ARGUIÇÃO DE NULIDADES
NULIDADE DE ACÓRDÃO
OPOSIÇÃO ENTRE OS FUNDAMENTOS E A DECISÃO
EXCESSO DE PRONÚNCIA
NEXO DE CAUSALIDADE
DANO CAUSADO POR INSTALAÇÕES DE ENERGIA OU GÁS
ERRO DE JULGAMENTO
RESPONSABILIDADE PELO RISCO
INCONSTITUCIONALIDADE
PRINCÍPIO DA IGUALDADE
PRINCÍPIO DA PROPORCIONALIDADE
RESPONSABILIDADE SOLIDÁRIA
LITISCONSÓRCIO NECESSÁRIO
Sumário


A aplicação da teoria da causalidade alternativa incerta, sem a demanda de todos os potenciais lesantes, não viola o princípio da igualdade ( art. 13º da CRP ) nem o princípio da proporcionalidade em sentido amplo ( art. 18, nº 2 da CRP).

Texto Integral


Revista nº 6314/16.0T8LSB.L1.S1

Acordam, em conferência, os Juízes da 1ª Secção Cível do Supremo Tribunal de Justiça:


*


Vem a recorrente LISBOAGÁS COMERCIALIZAÇÃO, S.A. arguir a nulidade do acórdão proferido nestes autos, por contradição existente entre os fundamentos e a decisão, por excesso de pronúncia e pela verificação de inconstitucionalidades, pedindo que sejam declaradas verificadas as nulidades do acórdão suscitadas, nos termos da alínea c) e d), do nº 1 do art. 615º do CPC, e em consonância, que seja prolatado novo acórdão, requerendo, ainda, a título subsidiário, que o acórdão seja reformado pela expurgação do vício constitucional adveniente da violação dos arts. 18º, 13º e 204º da CRP.

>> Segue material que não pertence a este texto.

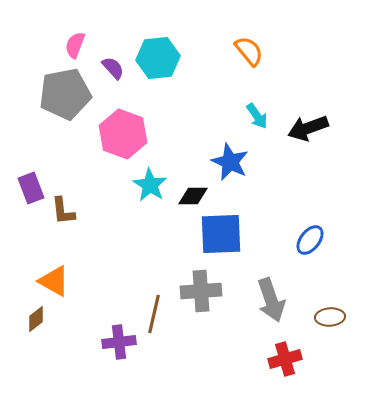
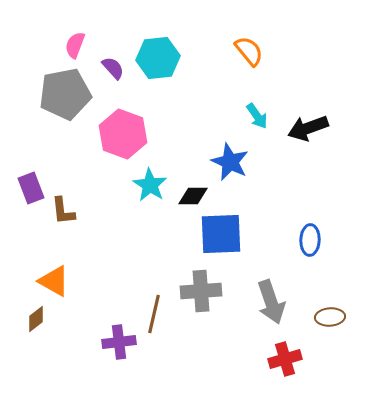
blue ellipse: rotated 36 degrees counterclockwise
gray arrow: moved 2 px down
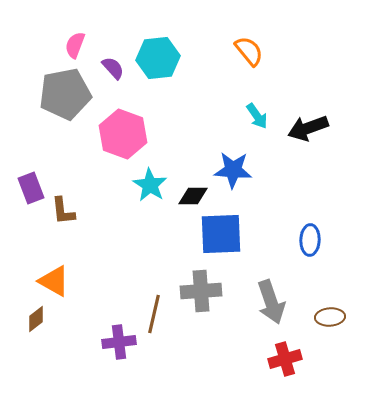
blue star: moved 3 px right, 8 px down; rotated 21 degrees counterclockwise
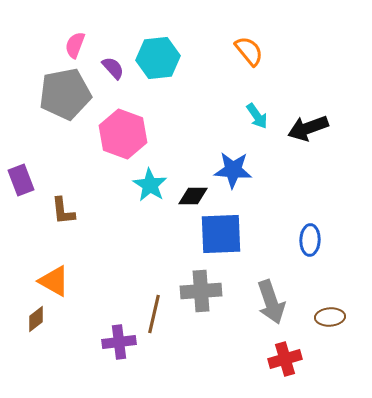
purple rectangle: moved 10 px left, 8 px up
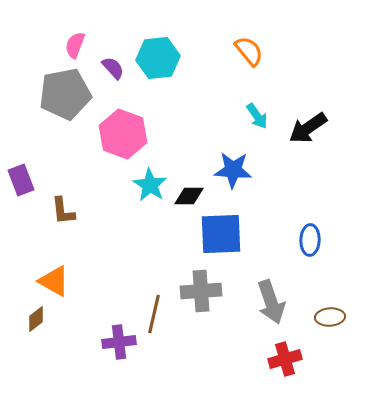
black arrow: rotated 15 degrees counterclockwise
black diamond: moved 4 px left
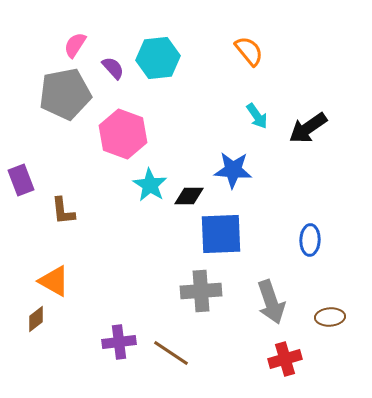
pink semicircle: rotated 12 degrees clockwise
brown line: moved 17 px right, 39 px down; rotated 69 degrees counterclockwise
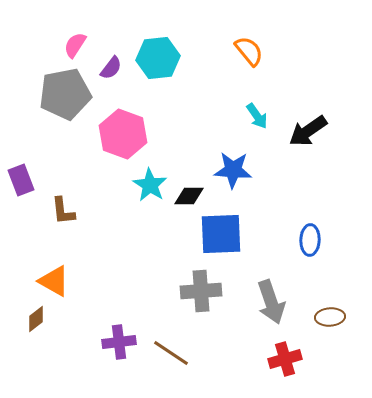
purple semicircle: moved 2 px left; rotated 80 degrees clockwise
black arrow: moved 3 px down
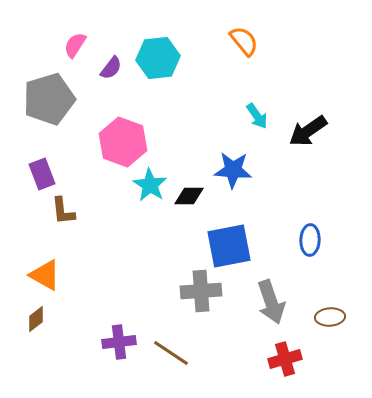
orange semicircle: moved 5 px left, 10 px up
gray pentagon: moved 16 px left, 5 px down; rotated 6 degrees counterclockwise
pink hexagon: moved 8 px down
purple rectangle: moved 21 px right, 6 px up
blue square: moved 8 px right, 12 px down; rotated 9 degrees counterclockwise
orange triangle: moved 9 px left, 6 px up
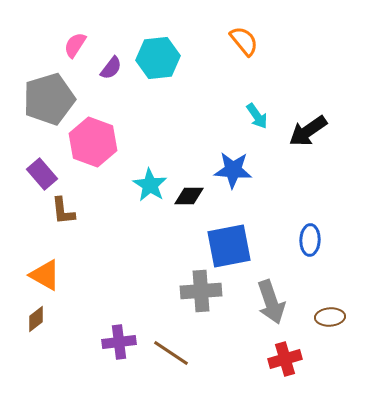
pink hexagon: moved 30 px left
purple rectangle: rotated 20 degrees counterclockwise
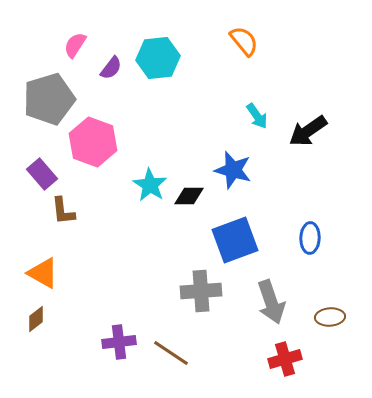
blue star: rotated 12 degrees clockwise
blue ellipse: moved 2 px up
blue square: moved 6 px right, 6 px up; rotated 9 degrees counterclockwise
orange triangle: moved 2 px left, 2 px up
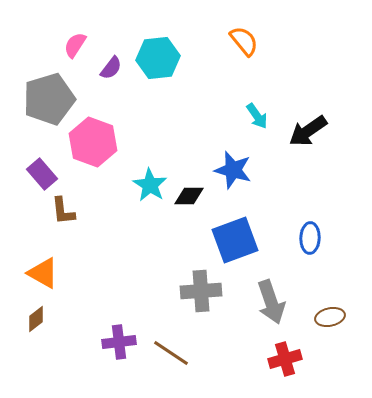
brown ellipse: rotated 8 degrees counterclockwise
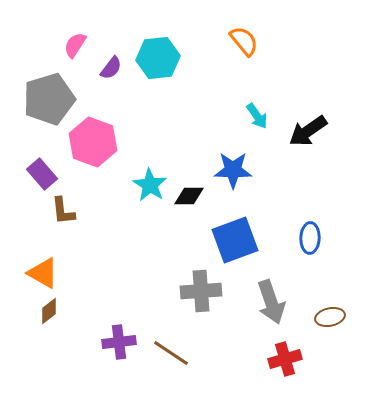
blue star: rotated 15 degrees counterclockwise
brown diamond: moved 13 px right, 8 px up
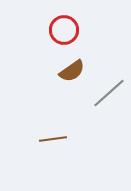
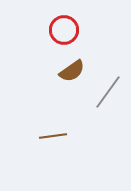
gray line: moved 1 px left, 1 px up; rotated 12 degrees counterclockwise
brown line: moved 3 px up
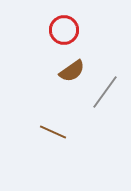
gray line: moved 3 px left
brown line: moved 4 px up; rotated 32 degrees clockwise
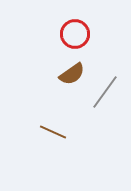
red circle: moved 11 px right, 4 px down
brown semicircle: moved 3 px down
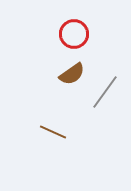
red circle: moved 1 px left
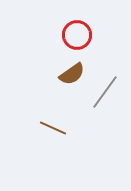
red circle: moved 3 px right, 1 px down
brown line: moved 4 px up
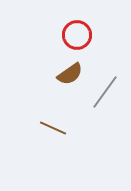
brown semicircle: moved 2 px left
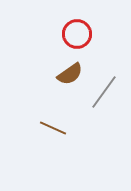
red circle: moved 1 px up
gray line: moved 1 px left
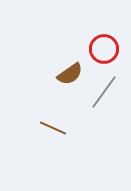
red circle: moved 27 px right, 15 px down
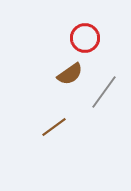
red circle: moved 19 px left, 11 px up
brown line: moved 1 px right, 1 px up; rotated 60 degrees counterclockwise
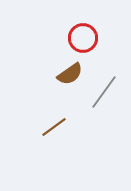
red circle: moved 2 px left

Em resposta, veio o autor pugnar pelo indeferimento do requerido.

Cumpre apreciar.

A ré recorrente começa por imputar ao acórdão sob reclamação a nulidade, prevista na alínea c) do nº 1 do art. 615º do CPC, de oposição dos fundamentos com a decisão, afirmando ter sido condenada com fundamento na norma prevista no art. 509.º do CC, apesar de não se terem provado os pressupostos factuais de que depende a aplicação daquele preceito, consagrador da responsabilidade pelo risco, isto é, que, em concreto, a ré tivesse, à data do sinistro, a direcção efectiva da instalação destinada à condução de gás à dita fracção ou que utilizasse essa instalação no seu interesse.

Acrescenta que, ante a matéria de facto expressa nos pontos 15), 16), 17), 88) e 89) ficou demonstrado, ao invés, que “a Ré não detinha a direção efectiva, nem utilizava no seu interesse a instalação de gás da dita fracção.”

Segundo o que dispõe a alínea c) do nº 1 do art. 615º do CPC, aqui aplicável por força do nº 1 dos arts. 666º e 679º do CPC, a sentença é nula quando “os fundamentos estejam em oposição com a decisão”.

Tem o Supremo Tribunal de Justiça entendido, a este respeito, que a nulidade prevista no art. 615º, n.º 1, al. c), 1ª parte, do CPC se verifica, tão somente, quando das premissas de facto e de direito constantes da decisão se extraia uma consequência oposta à que logicamente se deveria ter extraído (cfr., v.g., os acórdãos do STJ de 29.10.2020, proc. 1872/18.8T8LRA.C1.S1, de 7.9.2020, proc. 705/14.9TBABF.E1.S1, de 16.11.2021, proc. 2534/17.9T8STR.E2.S1). Como observam Lebre de Freitas e Isabel Alexandre, no seu Código de Processo Civil anotado, vol. 2º, 3ª edição, a pág. 737, existe contradição lógica entre os fundamentos e a decisão determinativa da nulidade da sentença se “na fundamentação da sentença, o julgador seguir determinada linha de raciocínio, apontando para determinada conclusão e, em vez de a tirar, decidir noutro sentido, oposto ou divergente.”, sendo que esse vício não se confunde com o erro de julgamento, em que o juiz, ainda que mal, “entende que dos factos apurados resulta determinada consequência jurídica e este seu entendimento é expresso na fundamentação, ou dela decorre”.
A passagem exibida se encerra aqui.